Today my heart broke

Thank you to Monkey Helpline, to Steve Smit and Carol Booth for their tireless dedication to protecting and trying to save these beautiful little beings from the likes of our species.

EDITOR – I was driving down Main Road, Northdene when three monkeys ran across the road ahead of me and there was a car approaching from the other side, at quite a speed. The two adult monkeys made it across and I started praying… the oncoming car didn’t even attempt to slow down, it hit the baby monkey and just kept going. I found a safe place to pull over and I ran back to where this little body was lying in the road and I started waving my arms frantically for the traffic to slow down. One car slowed and went around the monkey, and as I stood there, this huge ‘honeysucker’ was coming straight at me (imagine being run over and killed by a sewerage truck?!).

The truck stopped for me and I quickly picked up the little baby and ran to the verge. In those few moments it was not a monkey that I held in my hands, it was a tiny baby, an infant. Her little body was warm and limp in my hands, her eyes closed and her little lips just slightly parted, she felt just like my newborn babies had felt in my hands when I had held them – tiny and vulnerable.

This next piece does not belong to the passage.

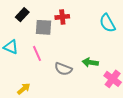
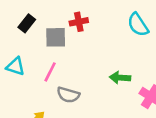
pink line: (37, 53) -> (50, 72), turned 56
gray semicircle: (63, 69) -> (68, 95), moved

Immediately the troop started coming towards me, posturing aggressively. I realised I would never make it back to my car with the baby in my hands without being attacked. I laid her down gently on the grass verge, turned tail and ran for my car.

I just made it into my car in time with three large adults only just inches away from me. They stood around the car, still posturing aggressively, baring teeth at me, and I looked back and saw the distraught-looking mom pick up her limp baby.

This troop were angry and protective, some trying to rescue the baby and others warding off the threat (me), just like a group of people would do in such a situation. I pulled away and started dialling Monkey Helpline. I spoke to Steve Smit from Monkey Helpline and told him where the little baby was and what had happened. Later on I called Steve to find out if he had found the little one and he told me that he had, she had been dragged further away from the side of the road, but sadly she hadn’t made it.

This experience will stay with me forever. I will never understand why that car didn’t even try to slow down or why it didn’t stop when it had hit the baby. I will never forget how the troop gathered to try to protect one of their own and I will never, ever forget what it felt like to hold that tiny little dying baby in my hands.

Thank you to Monkey Helpline, to Steve Smit and Carol Booth for their tireless dedication to protecting and trying to save these beautiful little beings from the likes of our species.